*Required work*:
Transcribe the records that follow exactly. Skip the pictures.

*Page images and extracted text*:

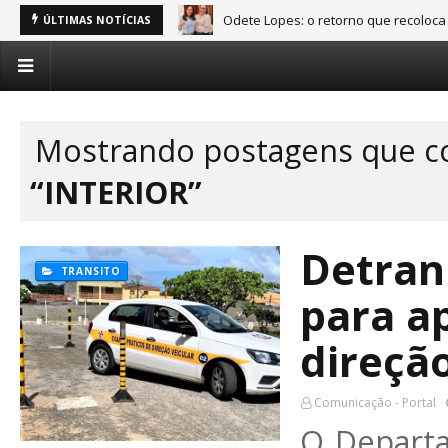
Odete Lopes: o retorno que recoloca
ÚLTIMAS NOTÍCIAS
Mostrando postagens que c
INTERIOR
Detran
TRANSITO
para a
direção
Comunicação - Portal
O Departa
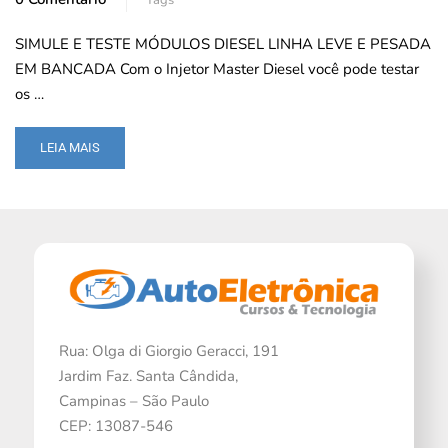
SIMULE E TESTE MÓDULOS DIESEL LINHA LEVE E PESADA
EM BANCADA Com o Injetor Master Diesel você pode testar
os …
LEIA MAIS
Rua: Olga di Giorgio Geracci, 191
Jardim Faz. Santa Cândida,
Campinas – São Paulo
CEP: 13087-546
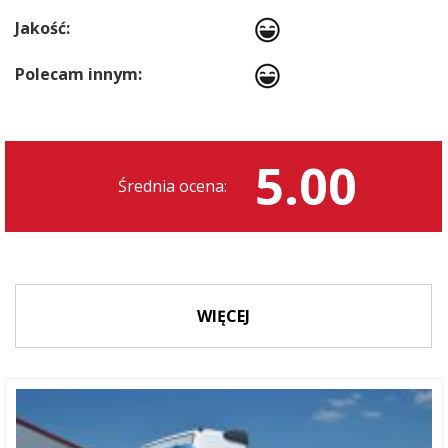
Jakość:
Polecam innym:
5.00
Średnia ocena:
WIĘCEJ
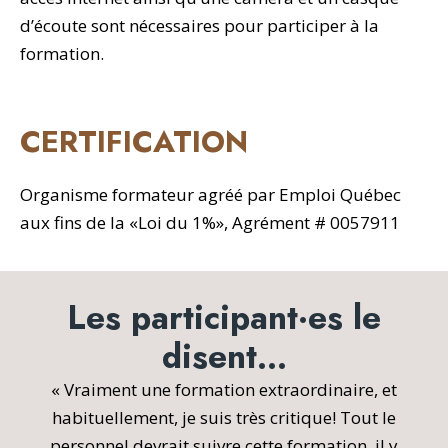
d’écoute sont nécessaires pour participer à la
formation.
CERTIFICATION
Organisme formateur agréé par Emploi Québec
aux fins de la «Loi du 1%», Agrément # 0057911
Les participant·es le
disent…
« Vraiment une formation extraordinaire, et
habituellement, je suis très critique! Tout le
personnel devrait suivre cette formation, il y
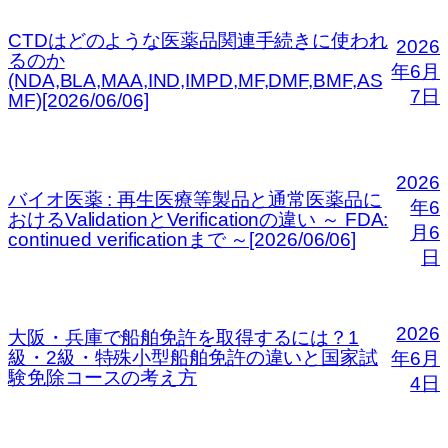
CTDはどのような医薬品関連手続きに使われ
2026
るのか
年6月
(NDA,BLA,MAA,IND,IMPD,MF,DMF,BMF,AS
7日
MF)[2026/06/06]
2026
バイオ医薬 : 再生医療等製品と通常医薬品に
年6
おけるValidationとVerificationの違い ～ FDA:
月6
continued verificationまで ～[2026/06/06]
日
2026
大阪・兵庫で船舶免許を取得するには？1
級・2級・特殊小型船舶免許の違いと国家試
年6月
験免除コースの考え方
4日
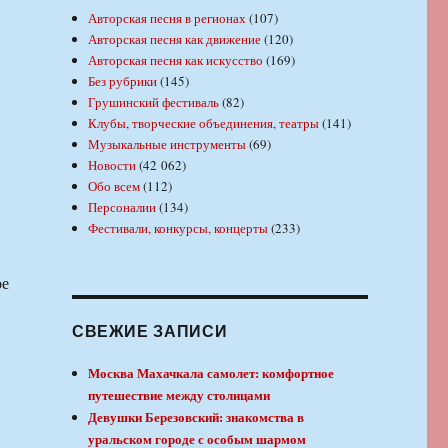
Авторская песня в регионах
(107)
Авторская песня как движение
(120)
Авторская песня как искусство
(169)
Без рубрики
(145)
Грушинский фестиваль
(82)
Клубы, творческие объединения, театры
(141)
Музыкальные инструменты
(69)
Новости
(42 062)
Обо всем
(112)
Персоналии
(134)
Фестивали, конкурсы, концерты
(233)
ое
СВЕЖИЕ ЗАПИСИ
Москва Махачкала самолет: комфортное
путешествие между столицами
Девушки Березовский: знакомства в
уральском городе с особым шармом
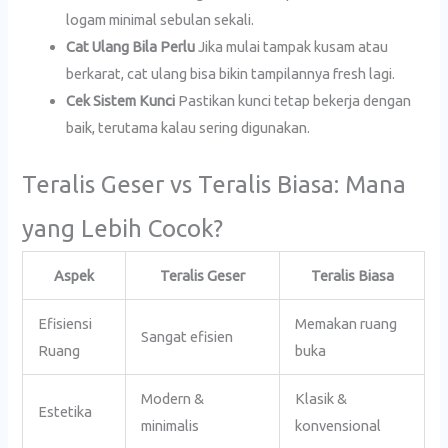
logam minimal sebulan sekali.
Cat Ulang Bila Perlu
Jika mulai tampak kusam atau
berkarat, cat ulang bisa bikin tampilannya fresh lagi.
Cek Sistem Kunci
Pastikan kunci tetap bekerja dengan
baik, terutama kalau sering digunakan.
Teralis Geser vs Teralis Biasa: Mana
yang Lebih Cocok?
Aspek
Teralis Geser
Teralis Biasa
Efisiensi
Memakan ruang
Sangat efisien
Ruang
buka
Modern &
Klasik &
Estetika
minimalis
konvensional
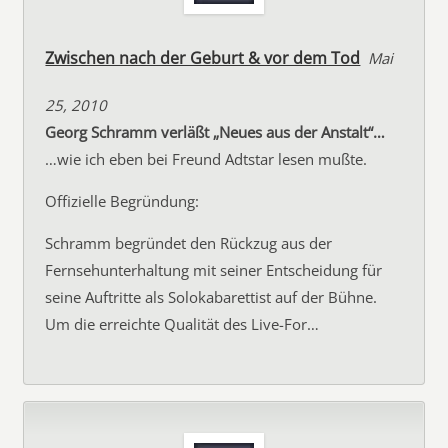
Zwischen nach der Geburt & vor dem Tod
Mai
25, 2010
Georg Schramm verläßt „Neues aus der Anstalt“…
…wie ich eben bei Freund Adtstar lesen mußte.
Offizielle Begründung:
Schramm begründet den Rückzug aus der
Fernsehunterhaltung mit seiner Entscheidung für
seine Auftritte als Solokabarettist auf der Bühne.
Um die erreichte Qualität des Live-For…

*Answer for this exercise*:
Odete Lopes: o retorno que recoloca
ÚLTIMAS NOTÍCIAS
Mostrando postagens que c
INTERIOR
Detran
TRANSITO
para a
direção
Comunicação - Portal
O Departa
SIMULE E TESTE MÓDULOS DIESEL LINHA LEVE E PESADA
EM BANCADA Com o Injetor Master Diesel você pode testar
os …
LEIA MAIS
Rua: Olga di Giorgio Geracci, 191
Jardim Faz. Santa Cândida,
Campinas – São Paulo
CEP: 13087-546
Jakość:
Polecam innym:
5.00
Średnia ocena:
WIĘCEJ
d’écoute sont nécessaires pour participer à la
formation.
CERTIFICATION
Organisme formateur agréé par Emploi Québec
aux fins de la «Loi du 1%», Agrément # 0057911
Les participant·es le
disent…
« Vraiment une formation extraordinaire, et
habituellement, je suis très critique! Tout le
personnel devrait suivre cette formation, il y
CTDはどのような医薬品関連手続きに使われ
2026
るのか
年6月
(NDA,BLA,MAA,IND,IMPD,MF,DMF,BMF,AS
7日
MF)[2026/06/06]
2026
バイオ医薬 : 再生医療等製品と通常医薬品に
年6
おけるValidationとVerificationの違い ～ FDA:
月6
continued verificationまで ～[2026/06/06]
日
2026
大阪・兵庫で船舶免許を取得するには？1
級・2級・特殊小型船舶免許の違いと国家試
年6月
験免除コースの考え方
4日
Авторская песня в регионах
(107)
Авторская песня как движение
(120)
Авторская песня как искусство
(169)
Без рубрики
(145)
Грушинский фестиваль
(82)
Клубы, творческие объединения, театры
(141)
Музыкальные инструменты
(69)
Новости
(42 062)
Обо всем
(112)
Персоналии
(134)
Фестивали, конкурсы, концерты
(233)
ое
СВЕЖИЕ ЗАПИСИ
Москва Махачкала самолет: комфортное
путешествие между столицами
Девушки Березовский: знакомства в
уральском городе с особым шармом
logam minimal sebulan sekali.
Cat Ulang Bila Perlu
Jika mulai tampak kusam atau
berkarat, cat ulang bisa bikin tampilannya fresh lagi.
Cek Sistem Kunci
Pastikan kunci tetap bekerja dengan
baik, terutama kalau sering digunakan.
Teralis Geser vs Teralis Biasa: Mana
yang Lebih Cocok?
Aspek
Teralis Geser
Teralis Biasa
Efisiensi
Memakan ruang
Sangat efisien
Ruang
buka
Modern &
Klasik &
Estetika
minimalis
konvensional
Zwischen nach der Geburt & vor dem Tod
Mai
25, 2010
Georg Schramm verläßt „Neues aus der Anstalt“…
…wie ich eben bei Freund Adtstar lesen mußte.
Offizielle Begründung:
Schramm begründet den Rückzug aus der
Fernsehunterhaltung mit seiner Entscheidung für
seine Auftritte als Solokabarettist auf der Bühne.
Um die erreichte Qualität des Live-For…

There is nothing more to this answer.